His comments drew chants of "God is great" and "Death to America" from members of parliament.
It was an attempt to establish himself as an important figure in Iranian policy-making. At the same time he took a starkly different tone from the president, speaking in eloquent, almost academic Farsi, by contrast with the populist language of Mr Ahmadinejad.
But as this extended presidential election campaign begins, it is clear the major battle will be over domestic policy, in particular the economy.
Blaming the West
Iran's economy is in a mess.
Despite record oil revenues, inflation is heading close to 30% a year, and there is high unemployment.
President Ahmadinejad's unorthodox response has been to lower interest rates. Even now he is trying to get them down to single figures. He is also pressing for all the state banks to be merged in one giant corporation, run on Islamic lines.
In a speech to the Iranian parliament on Tuesday, he blamed Western economic models for many of the world's problems
"Their product is famine, disorder and an unprecedented economic recession," he said.
Instead, he argued, "we must seek our own theories, we must believe in ourselves".
But those low interest rates, rather than helping the poor, have stoked a property bubble that has only made their life harder.

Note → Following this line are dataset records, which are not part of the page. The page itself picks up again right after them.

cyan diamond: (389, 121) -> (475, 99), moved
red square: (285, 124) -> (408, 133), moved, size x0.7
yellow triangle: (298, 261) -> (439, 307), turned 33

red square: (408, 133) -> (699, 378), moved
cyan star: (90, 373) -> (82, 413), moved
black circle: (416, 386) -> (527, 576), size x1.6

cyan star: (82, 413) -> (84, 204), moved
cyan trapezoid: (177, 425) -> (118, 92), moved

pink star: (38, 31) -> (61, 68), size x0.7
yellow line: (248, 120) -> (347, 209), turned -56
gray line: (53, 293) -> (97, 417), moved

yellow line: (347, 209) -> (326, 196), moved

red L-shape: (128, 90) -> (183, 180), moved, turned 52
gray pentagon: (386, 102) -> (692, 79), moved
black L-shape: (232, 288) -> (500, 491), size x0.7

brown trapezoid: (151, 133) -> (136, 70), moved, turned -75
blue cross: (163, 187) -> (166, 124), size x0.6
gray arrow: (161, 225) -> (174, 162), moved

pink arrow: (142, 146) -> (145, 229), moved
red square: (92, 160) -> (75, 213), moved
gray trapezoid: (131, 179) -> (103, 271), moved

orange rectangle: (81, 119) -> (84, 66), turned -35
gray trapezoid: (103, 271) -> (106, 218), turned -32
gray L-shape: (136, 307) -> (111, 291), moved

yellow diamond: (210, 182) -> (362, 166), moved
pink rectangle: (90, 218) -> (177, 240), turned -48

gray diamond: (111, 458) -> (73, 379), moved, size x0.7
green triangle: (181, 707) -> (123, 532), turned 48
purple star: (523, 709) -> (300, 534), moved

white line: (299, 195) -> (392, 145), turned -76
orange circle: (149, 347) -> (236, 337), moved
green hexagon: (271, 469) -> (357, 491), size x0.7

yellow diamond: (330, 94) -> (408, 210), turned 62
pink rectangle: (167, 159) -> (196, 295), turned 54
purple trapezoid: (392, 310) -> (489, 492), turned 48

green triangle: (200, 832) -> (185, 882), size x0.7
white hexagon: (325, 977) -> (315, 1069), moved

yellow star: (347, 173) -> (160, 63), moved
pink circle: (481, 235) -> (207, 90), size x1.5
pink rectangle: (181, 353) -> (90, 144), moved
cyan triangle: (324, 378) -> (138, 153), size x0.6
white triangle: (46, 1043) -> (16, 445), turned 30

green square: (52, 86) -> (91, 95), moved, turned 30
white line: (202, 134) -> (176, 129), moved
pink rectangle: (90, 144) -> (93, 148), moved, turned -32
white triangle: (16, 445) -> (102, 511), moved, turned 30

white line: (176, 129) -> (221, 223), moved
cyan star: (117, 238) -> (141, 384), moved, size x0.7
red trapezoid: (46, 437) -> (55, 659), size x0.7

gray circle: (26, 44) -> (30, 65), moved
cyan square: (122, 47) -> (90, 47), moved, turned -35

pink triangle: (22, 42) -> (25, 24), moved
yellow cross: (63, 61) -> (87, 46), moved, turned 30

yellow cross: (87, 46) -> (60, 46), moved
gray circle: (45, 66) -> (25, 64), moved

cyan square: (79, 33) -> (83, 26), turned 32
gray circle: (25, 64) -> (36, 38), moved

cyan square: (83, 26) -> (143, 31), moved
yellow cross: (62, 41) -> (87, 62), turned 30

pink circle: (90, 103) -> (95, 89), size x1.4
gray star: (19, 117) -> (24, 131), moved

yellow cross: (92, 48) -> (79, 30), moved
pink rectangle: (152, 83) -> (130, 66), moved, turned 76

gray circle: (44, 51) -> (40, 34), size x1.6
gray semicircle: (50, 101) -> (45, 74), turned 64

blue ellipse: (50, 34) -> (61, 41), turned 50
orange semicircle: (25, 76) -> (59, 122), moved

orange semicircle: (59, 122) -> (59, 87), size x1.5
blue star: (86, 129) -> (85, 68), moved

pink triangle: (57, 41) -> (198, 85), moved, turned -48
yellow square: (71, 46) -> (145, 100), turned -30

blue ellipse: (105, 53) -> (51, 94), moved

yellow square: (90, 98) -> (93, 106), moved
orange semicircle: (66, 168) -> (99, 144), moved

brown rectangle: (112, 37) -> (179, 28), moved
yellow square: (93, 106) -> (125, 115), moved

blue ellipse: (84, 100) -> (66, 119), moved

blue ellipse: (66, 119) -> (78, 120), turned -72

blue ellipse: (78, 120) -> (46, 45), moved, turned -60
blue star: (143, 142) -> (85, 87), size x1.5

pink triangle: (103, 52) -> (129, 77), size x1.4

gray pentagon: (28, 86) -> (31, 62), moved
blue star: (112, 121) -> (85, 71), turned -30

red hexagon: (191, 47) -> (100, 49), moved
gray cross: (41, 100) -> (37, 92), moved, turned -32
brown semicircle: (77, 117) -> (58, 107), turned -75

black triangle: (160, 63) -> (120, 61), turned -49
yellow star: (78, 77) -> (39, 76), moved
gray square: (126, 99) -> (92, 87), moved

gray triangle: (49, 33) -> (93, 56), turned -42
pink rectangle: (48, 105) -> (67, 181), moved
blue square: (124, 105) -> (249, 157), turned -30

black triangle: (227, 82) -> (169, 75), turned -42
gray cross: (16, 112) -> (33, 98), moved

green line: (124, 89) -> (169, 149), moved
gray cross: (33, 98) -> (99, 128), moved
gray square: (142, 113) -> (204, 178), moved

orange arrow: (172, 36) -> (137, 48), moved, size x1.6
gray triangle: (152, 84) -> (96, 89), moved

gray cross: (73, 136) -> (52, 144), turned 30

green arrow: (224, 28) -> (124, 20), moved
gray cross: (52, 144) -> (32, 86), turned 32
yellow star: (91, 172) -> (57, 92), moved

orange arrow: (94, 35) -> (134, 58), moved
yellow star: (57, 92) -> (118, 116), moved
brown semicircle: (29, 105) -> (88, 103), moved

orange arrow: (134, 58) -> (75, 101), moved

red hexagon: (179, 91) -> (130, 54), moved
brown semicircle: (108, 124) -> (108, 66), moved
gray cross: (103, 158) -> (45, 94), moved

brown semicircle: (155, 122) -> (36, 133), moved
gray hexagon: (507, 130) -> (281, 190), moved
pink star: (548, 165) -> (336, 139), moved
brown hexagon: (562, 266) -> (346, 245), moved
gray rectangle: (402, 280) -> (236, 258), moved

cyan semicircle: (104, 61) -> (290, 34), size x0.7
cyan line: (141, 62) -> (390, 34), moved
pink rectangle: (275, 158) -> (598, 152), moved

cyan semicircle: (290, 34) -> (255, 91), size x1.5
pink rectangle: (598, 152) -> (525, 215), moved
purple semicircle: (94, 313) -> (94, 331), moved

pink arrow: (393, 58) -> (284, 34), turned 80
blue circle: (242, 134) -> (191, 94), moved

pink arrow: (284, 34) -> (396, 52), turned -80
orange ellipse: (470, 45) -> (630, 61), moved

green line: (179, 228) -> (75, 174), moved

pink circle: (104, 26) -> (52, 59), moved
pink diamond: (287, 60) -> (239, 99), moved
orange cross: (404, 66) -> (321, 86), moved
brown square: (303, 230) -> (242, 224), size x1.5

In contrast to this outspoken, inventive approach, Mr Larijani has a reputation for quiet competence that will be increasingly attractive as the economy worsens.
As so often in Iran, there is another hand at work behind the scenes: the Supreme Leader, Ayatollah Ali Khamenei - the most powerful man in the country.
Ayatollah Khamenei is keeping his options open for now
He has always favoured the old tactic of divide and rule.
In the past it was reformists versus conservatives. But the power of the reformists has all but collapsed.
So now Ayatollah Khamenei has given the blessing for his loyal ally Mr Larijani to assume more power as a counterweight to President Ahmadinejad.
It does not mean that the supreme leader is about to withdraw his support for the president. Ideologically the two still seem particularly close, and Ayatollah Khamenei gave unprecedented support to Mr Ahmadinejad during the recent parliamentary elections.
No, the supreme leader is keeping his options open, keeping his supporters on their toes.
Which way he finally decides to jump could be critical in deciding whether President Ahmadinejad, or Mr Larijani, win the presidential elections next April.